Return the records word for word. Any pictures in them are not part of the copy.
:: PROVIDED DATA ::
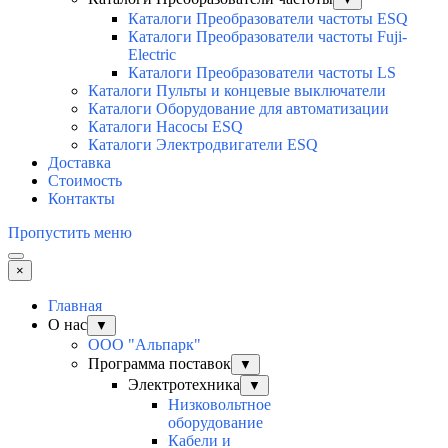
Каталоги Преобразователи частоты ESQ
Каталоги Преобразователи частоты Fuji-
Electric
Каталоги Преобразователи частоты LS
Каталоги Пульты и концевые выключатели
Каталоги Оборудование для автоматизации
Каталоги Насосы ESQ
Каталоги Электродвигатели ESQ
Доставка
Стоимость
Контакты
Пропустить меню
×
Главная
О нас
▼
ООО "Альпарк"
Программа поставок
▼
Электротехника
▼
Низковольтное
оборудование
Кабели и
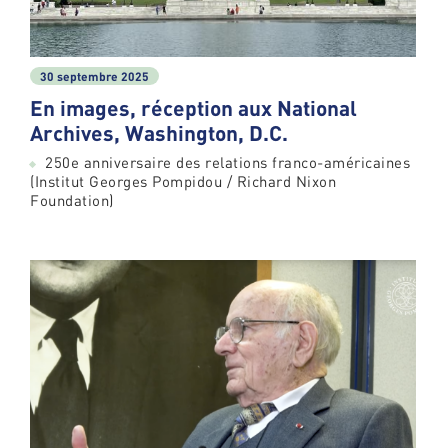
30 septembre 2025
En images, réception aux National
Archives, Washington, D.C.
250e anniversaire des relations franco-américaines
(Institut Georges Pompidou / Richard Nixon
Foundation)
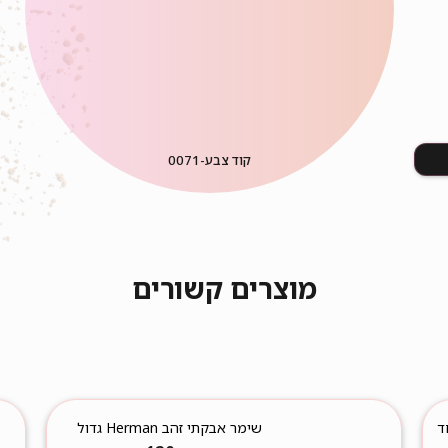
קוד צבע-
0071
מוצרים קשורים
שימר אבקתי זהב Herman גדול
:::
-- WRITTEN SOLUTION --
Каталоги Преобразователи частоты ESQ
Каталоги Преобразователи частоты Fuji-
Electric
Каталоги Преобразователи частоты LS
Каталоги Пульты и концевые выключатели
Каталоги Оборудование для автоматизации
Каталоги Насосы ESQ
Каталоги Электродвигатели ESQ
Доставка
Стоимость
Контакты
Пропустить меню
×
Главная
О нас
▼
ООО "Альпарк"
Программа поставок
▼
Электротехника
▼
Низковольтное
оборудование
Кабели и
30 septembre 2025
En images, réception aux National
Archives, Washington, D.C.
250e anniversaire des relations franco-américaines
(Institut Georges Pompidou / Richard Nixon
Foundation)
קוד צבע-
0071
מוצרים קשורים
שימר אבקתי זהב Herman גדול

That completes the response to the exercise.